Sustainable Water Management Strategies for California Table Grapes

Thursday, July 25, 2013: 11:45 AM
Desert Salon 4-6 (Desert Springs J.W Marriott Resort )
Isabel Abrisqueta , USDA-ARS, Parlier, CA
James E. Ayars , USDA-ARS, Parlier, CA
Andrew J. McElrone , Viticulture & Enology, University of California, Davis, CA
Water scarcity, impaired water quality, decreased soil quality, and aberrant weather are listed among the top risks to grape production in the western United States (Thrupp et al., 2008). Grapes are the highest value fruit crop produced in the United States, and all grape products combine to generate an estimated $162 billion impact on the American economy each year. Perhaps the most important issue associated with global warming for California is related to water availability (Weare, 2009). California's warmer winters and springs have led to reduced snow-pack, increasing the seasonality of water flows and directly affecting the ability to grow plants, produce food, and support growing populations (Allen-Diaz, 2009). This report describes results from two years of deficit irrigation of table grapes grown in the San Joaquin and Coachella Valleys. The objective was to determine the effects and limits of deficit irrigation strategies on vine development, yield, and grape quality for table grape production.
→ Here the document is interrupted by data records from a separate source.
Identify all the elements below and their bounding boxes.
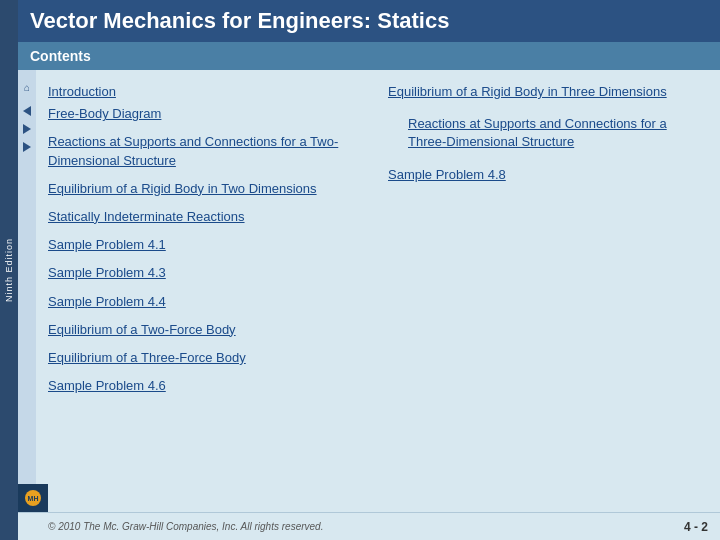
page-title: Vector Mechanics for Engineers: Statics bbox=[30, 8, 449, 34]
arrow-left-icon[interactable] bbox=[20, 104, 34, 118]
contents-label: Contents bbox=[30, 48, 91, 64]
content-columns: Introduction Free-Body Diagram Reactions… bbox=[36, 70, 720, 512]
link-sample-4-6[interactable]: Sample Problem 4.6 bbox=[48, 376, 368, 396]
link-equilibrium-three[interactable]: Equilibrium of a Rigid Body in Three Dim… bbox=[388, 82, 708, 102]
link-equilibrium-three-force[interactable]: Equilibrium of a Three-Force Body bbox=[48, 348, 368, 368]
contents-bar: Contents bbox=[18, 42, 720, 70]
link-reactions-two[interactable]: Reactions at Supports and Connections fo… bbox=[48, 132, 368, 170]
logo-text: MH bbox=[28, 495, 39, 502]
arrow-right-icon-2[interactable] bbox=[20, 140, 34, 154]
link-free-body[interactable]: Free-Body Diagram bbox=[48, 104, 368, 124]
link-sample-4-1[interactable]: Sample Problem 4.1 bbox=[48, 235, 368, 255]
body-area: ⌂ Introduction Free-Body Diagram Reactio… bbox=[18, 70, 720, 512]
arrow-right-icon[interactable] bbox=[20, 122, 34, 136]
main-container: Vector Mechanics for Engineers: Statics … bbox=[18, 0, 720, 540]
right-column: Equilibrium of a Rigid Body in Three Dim… bbox=[388, 82, 708, 500]
link-sample-4-3[interactable]: Sample Problem 4.3 bbox=[48, 263, 368, 283]
link-equilibrium-two[interactable]: Equilibrium of a Rigid Body in Two Dimen… bbox=[48, 179, 368, 199]
edition-strip: Ninth Edition bbox=[0, 0, 18, 540]
left-nav: ⌂ bbox=[18, 70, 36, 512]
link-sample-4-4[interactable]: Sample Problem 4.4 bbox=[48, 292, 368, 312]
link-introduction[interactable]: Introduction bbox=[48, 82, 368, 102]
header: Vector Mechanics for Engineers: Statics bbox=[18, 0, 720, 42]
home-icon[interactable]: ⌂ bbox=[20, 80, 34, 94]
copyright-text: © 2010 The Mc. Graw-Hill Companies, Inc.… bbox=[48, 521, 323, 532]
link-reactions-three[interactable]: Reactions at Supports and Connections fo… bbox=[408, 114, 708, 152]
page-number: 4 - 2 bbox=[684, 520, 708, 534]
link-equilibrium-two-force[interactable]: Equilibrium of a Two-Force Body bbox=[48, 320, 368, 340]
mcgraw-logo: MH bbox=[18, 484, 48, 512]
edition-text: Ninth Edition bbox=[4, 238, 14, 302]
left-column: Introduction Free-Body Diagram Reactions… bbox=[48, 82, 368, 500]
footer: © 2010 The Mc. Graw-Hill Companies, Inc.… bbox=[18, 512, 720, 540]
link-sample-4-8[interactable]: Sample Problem 4.8 bbox=[388, 165, 708, 185]
logo-circle: MH bbox=[25, 490, 41, 506]
link-statically-indeterminate[interactable]: Statically Indeterminate Reactions bbox=[48, 207, 368, 227]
Starting in 2011, two 0.9 ha plots in California were selected, one in Delano in a ‘Crimson Seedless’ late maturing table grape and, the other one in an early season table grape, ‘Sugraone’ in Mecca. Rows (west–east oriented) contain 32 vines spaced 2.1 m apart within the row and 3.6 m between rows. The plots contained 3 rows with the middle row being the data row. The vines are drip irrigated with one lateral on each vine row with three emitters per vine each discharging 3.8 L/hour. Three irrigation treatments were used: T1 as the normal grower practice (GP) and two deficit irrigated treatments, T2 and T3, as a percentage reduction of GP during specific growth stages. In 2011, no differences between treatments in terms of yield were achieved in any location even with reductions of applied water of 5% and 10% for T2 and T3, respectively, for both varieties. During 2012, the ‘Sugraone’ harvest data demonstrated largest yields for T2 and no effect in ‘Crimson Seedless’ even with reductions near to 22% less water in the entire season. In terms of fruit quality, positive effects were found for deficit treatments, achieving highest values for soluble solids in ‘Sugraone’ T2, both years, and ‘Crimson Seedless’ T3 in 2011. Improvements in color development were also significant in this late season table grape both years, parameter extremely important in this variety.